*** Provided data ***

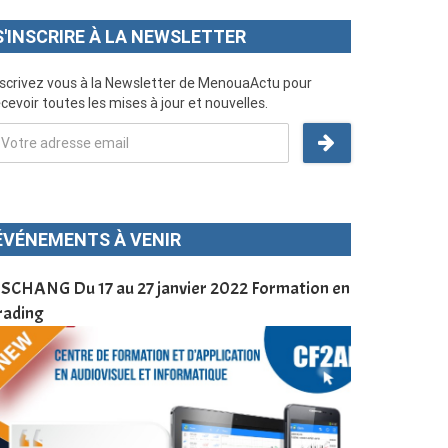
S'INSCRIRE À LA NEWSLETTER
nscrivez vous à la Newsletter de MenouaActu pour
cevoir toutes les mises à jour et nouvelles.
ÉVÉNEMENTS À VENIR
SCHANG Du 17 au 27 janvier 2022 Formation en
Menoua Vision
rading
d’application
à Dschang da
Cameroun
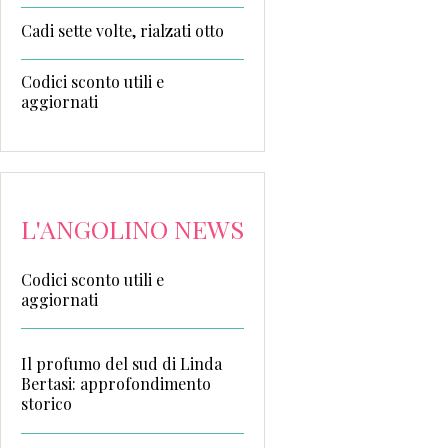
Cadi sette volte, rialzati otto
Codici sconto utili e
aggiornati
L'ANGOLINO NEWS
Codici sconto utili e
aggiornati
Il profumo del sud di Linda
Bertasi: approfondimento
storico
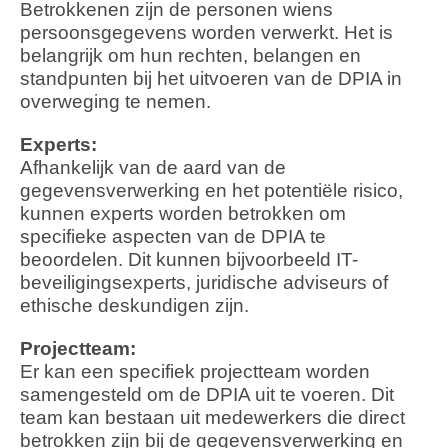
Betrokkenen zijn de personen wiens
persoonsgegevens worden verwerkt. Het is
belangrijk om hun rechten, belangen en
standpunten bij het uitvoeren van de DPIA in
overweging te nemen.
Experts:
Afhankelijk van de aard van de
gegevensverwerking en het potentiële risico,
kunnen experts worden betrokken om
specifieke aspecten van de DPIA te
beoordelen. Dit kunnen bijvoorbeeld IT-
beveiligingsexperts, juridische adviseurs of
ethische deskundigen zijn.
Projectteam:
Er kan een specifiek projectteam worden
samengesteld om de DPIA uit te voeren. Dit
team kan bestaan uit medewerkers die direct
betrokken zijn bij de gegevensverwerking en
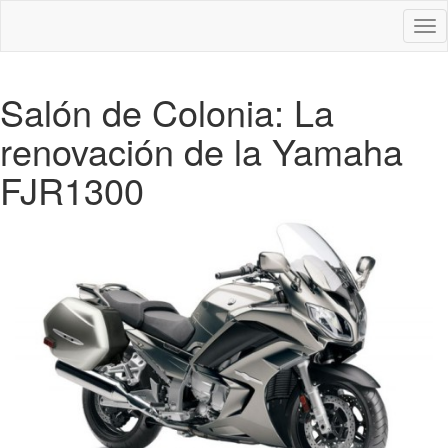
Des
nav
Salón de Colonia: La
renovación de la Yamaha
FJR1300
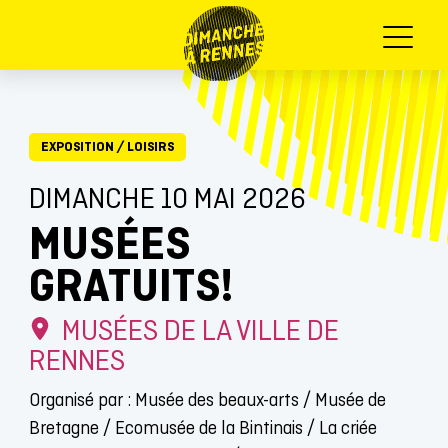
Menu
EXPOSITION
/
LOISIRS
DIMANCHE 10 MAI 2026
MUSÉES
GRATUITS!
MUSÉES DE LA VILLE DE
RENNES
Organisé par : Musée des beaux-arts / Musée de
Bretagne / Ecomusée de la Bintinais / La criée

*** End of Provided data ***

An exact copy of the entries, minus the pictures, is what's needed here.

S'INSCRIRE À LA NEWSLETTER
nscrivez vous à la Newsletter de MenouaActu pour
cevoir toutes les mises à jour et nouvelles.
ÉVÉNEMENTS À VENIR
SCHANG Du 17 au 27 janvier 2022 Formation en
Menoua Vision
rading
d’application
à Dschang da
Cameroun
Cadi sette volte, rialzati otto
Codici sconto utili e
aggiornati
L'ANGOLINO NEWS
Codici sconto utili e
aggiornati
Il profumo del sud di Linda
Bertasi: approfondimento
storico
Betrokkenen zijn de personen wiens
persoonsgegevens worden verwerkt. Het is
belangrijk om hun rechten, belangen en
standpunten bij het uitvoeren van de DPIA in
overweging te nemen.
Experts:
Afhankelijk van de aard van de
gegevensverwerking en het potentiële risico,
kunnen experts worden betrokken om
specifieke aspecten van de DPIA te
beoordelen. Dit kunnen bijvoorbeeld IT-
beveiligingsexperts, juridische adviseurs of
ethische deskundigen zijn.
Projectteam:
Er kan een specifiek projectteam worden
samengesteld om de DPIA uit te voeren. Dit
team kan bestaan uit medewerkers die direct
betrokken zijn bij de gegevensverwerking en
Des
nav
Salón de Colonia: La
renovación de la Yamaha
FJR1300
Menu
EXPOSITION
/
LOISIRS
DIMANCHE 10 MAI 2026
MUSÉES
GRATUITS!
MUSÉES DE LA VILLE DE
RENNES
Organisé par : Musée des beaux-arts / Musée de
Bretagne / Ecomusée de la Bintinais / La criée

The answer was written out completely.